Monsieur le président, monsieur le ministre, mesdames, messieurs les députés, je voudrais d'abord remettre ce budget en perspective.
En matière d'enseignement supérieur et de la recherche, nous avons fait la démonstration, depuis 2007, qu'il ne pouvait pas y avoir de politique publique susceptible de faire bouger les lignes et de changer le positionnement de notre pays dans une compétition internationale vive sans un effort qui s'inscrive dans la durée.Ce budget doit, bien évidemment, être placé dans la perspective de la mise en oeuvre de la loi de 2007 relative aux libertés et responsabilités des universités et d'une série de mesures prises dans la foulée de cette réforme, donnant aux universités qui le souhaitaient des responsabilités et des compétences élargies.

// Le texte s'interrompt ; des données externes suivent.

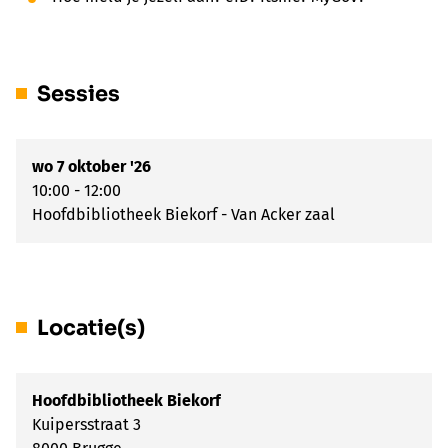
Sessies
wo 7 oktober '26
10:00 - 12:00
Hoofdbibliotheek Biekorf - Van Acker zaal
Locatie(s)
Hoofdbibliotheek Biekorf
Kuipersstraat 3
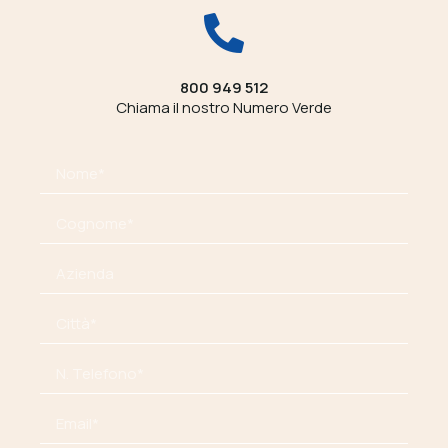
800 949 512
Chiama il nostro Numero Verde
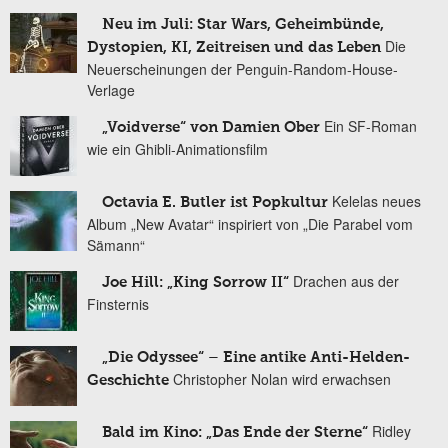
Neu im Juli: Star Wars, Geheimbünde,
Die
Dystopien, KI, Zeitreisen und das Leben
Neuerscheinungen der Penguin-Random-House-
Verlage
Ein SF-Roman
„Voidverse“ von Damien Ober
wie ein Ghibli-Animationsfilm
Kelelas neues
Octavia E. Butler ist Popkultur
Album „New Avatar“ inspiriert von „Die Parabel vom
Sämann“
Drachen aus der
Joe Hill: „King Sorrow II“
Finsternis
„Die Odyssee“ – Eine antike Anti-Helden-
Christopher Nolan wird erwachsen
Geschichte
Ridley
Bald im Kino: „Das Ende der Sterne“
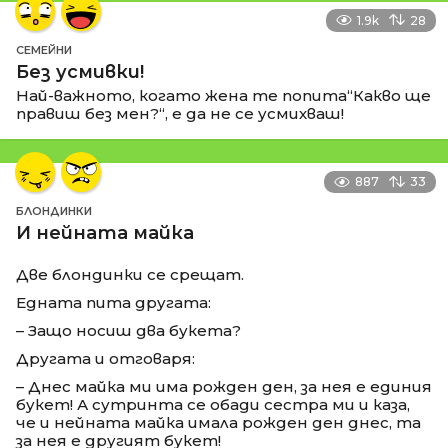
1.9k
28
СЕМЕЙНИ
Без усмивки!
Най-важното, когато жена те попита“Какво ще
правиш без мен?“, е да не се усмихваш!
887
33
БЛОНДИНКИ
И нейната майка
Две блондинки се срещат.
Едната пита другата:
– Защо носиш два букета?
Другата и отговаря:
– Днес майка ми има рожден ден, за нея е единия
букет! А сутринта се обади сестра ми и каза,
че и нейната майка имала рожден ден днес, та
за нея е другият букет!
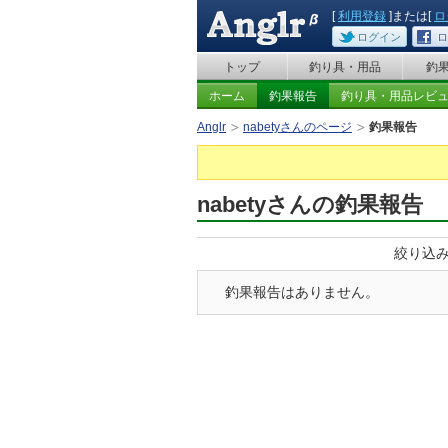
[
利用登録
]または[
ロ
ログイン
ロ
トップ
釣り具・用品
釣
ホーム
釣果報告
釣り具・用品レビ
Anglr
nabetyさんのページ
釣果報告
nabetyさんの釣果報告
絞り込
釣果報告はありません。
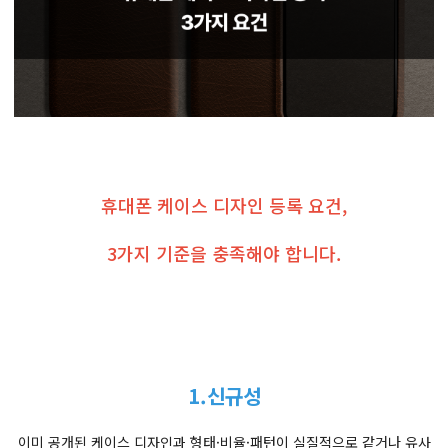
휴대폰 케이스 디자인 등록 요건,
3가지 기준을 충족해야 합니다.
1.신규성
이미 공개된 케이스 디자인과 형태·비율·패턴이 실질적으로 같거나 유사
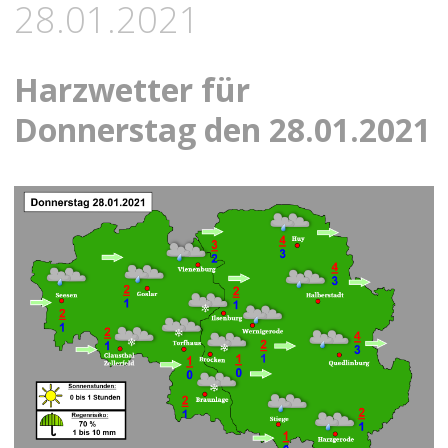
28.01.2021
Harzwetter für
Donnerstag den 28.01.2021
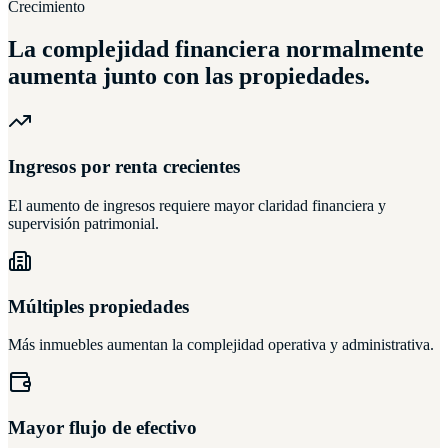
Crecimiento
La complejidad financiera normalmente
aumenta junto con las propiedades.
Ingresos por renta crecientes
El aumento de ingresos requiere mayor claridad financiera y
supervisión patrimonial.
Múltiples propiedades
Más inmuebles aumentan la complejidad operativa y administrativa.
Mayor flujo de efectivo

Mon rapport couvre les programmes 150 et 231, et permet de constater, monsieur le ministre, que l'enseignement supérieur reste la priorité majeure du Gouvernement, notamment en termes de moyens : malgré une stagnation de l'enveloppe globale, les crédits de l'enseignement supérieur progressent de 2,3 % en autorisations d'engagement et de 1,9 % en crédits de paiement, soit un budget autour de 12,5 milliards d'euros pour votre seul ministère.
Le programme « Vie étudiante » progresse de 4,14 % en crédits de paiement, atteignant près de 2,2 milliards d'euros. La progression entamée dès la loi de finances pour 2008 se poursuit donc.

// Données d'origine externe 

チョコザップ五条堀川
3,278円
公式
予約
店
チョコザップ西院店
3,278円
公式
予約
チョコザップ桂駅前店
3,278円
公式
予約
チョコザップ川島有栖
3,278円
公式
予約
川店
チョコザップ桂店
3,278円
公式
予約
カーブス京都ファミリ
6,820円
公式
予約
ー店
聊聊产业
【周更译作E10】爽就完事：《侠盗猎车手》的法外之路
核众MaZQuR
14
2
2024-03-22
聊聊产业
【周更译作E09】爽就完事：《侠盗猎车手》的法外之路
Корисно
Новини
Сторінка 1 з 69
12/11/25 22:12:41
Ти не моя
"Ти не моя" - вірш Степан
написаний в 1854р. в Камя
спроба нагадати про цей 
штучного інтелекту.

Il est en outre notable, surtout lorsque l'on connaît la nécessité de la ressource humaine dans les métiers de l'enseignement supérieur et de la recherche, que votre ministère ait été exclu de la règle du non-renouvellement d'un fonctionnaire sur deux partant à la retraite.

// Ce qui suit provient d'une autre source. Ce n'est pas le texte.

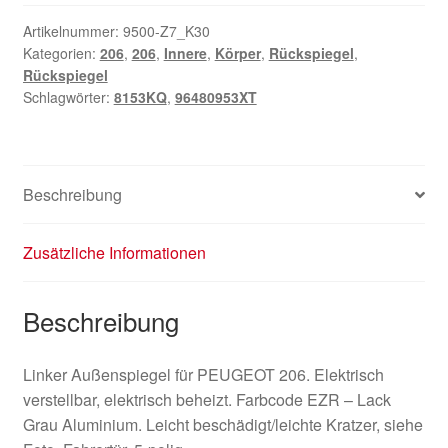
EZRC
Peugeot
Artikelnummer:
9500-Z7_K30
Kategorien:
206
,
206
,
Innere
,
Körper
,
Rückspiegel
,
206
Rückspiegel
96480953XT
Schlagwörter:
8153KQ
,
96480953XT
8153KQ
Menge
Beschreibung
Zusätzliche Informationen
Beschreibung
Linker Außenspiegel für PEUGEOT 206. Elektrisch
verstellbar, elektrisch beheizt. Farbcode EZR – Lack
Grau Aluminium. Leicht beschädigt/leichte Kratzer, siehe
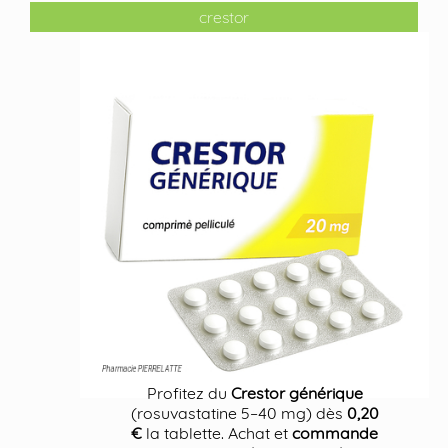
crestor
Profitez du
Crestor générique
(rosuvastatine 5–40 mg) dès
0,20
€
la tablette. Achat et
commande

J'ai regardé quelques chiffres pour établir une comparaison. Sur la période 2001-2011, l'effort de la collectivité en faveur de l'enseignement supérieur, tous ministères confondus, est passé de 17 à 27 milliards d'euros. L'effort public par étudiant – je parle de la seule université, je retranche volontairement les grandes écoles et les classes préparatoires, pour les raisons que nous connaissons – est passé d'un peu plus de 8 600 euros en 2006 à près de 10 200 euros en 2010, et les budgets pour 2011 et 2012 ont confirmé cette tendance.
Monsieur le ministre, au-delà de la programmation triennale qui comportait un accroissement de l'effort public pour l'enseignement supérieur, nous pouvons constater dans votre budget un effort financier complémentaire, dépassant, dans certains domaines, ce qui était annoncé. Au sein du programme 150, ont été inscrits 43 millions d'euros supplémentaires pour aider nos universités à assumer leurs responsabilités et compétences élargies. De ce point de vue, la rallonge annoncée, qui est de 14,5 millions d'euros pour l'année universitaire en cours pour faire face au GVT et à l'inertie comptable des masses salariale, est bienvenue.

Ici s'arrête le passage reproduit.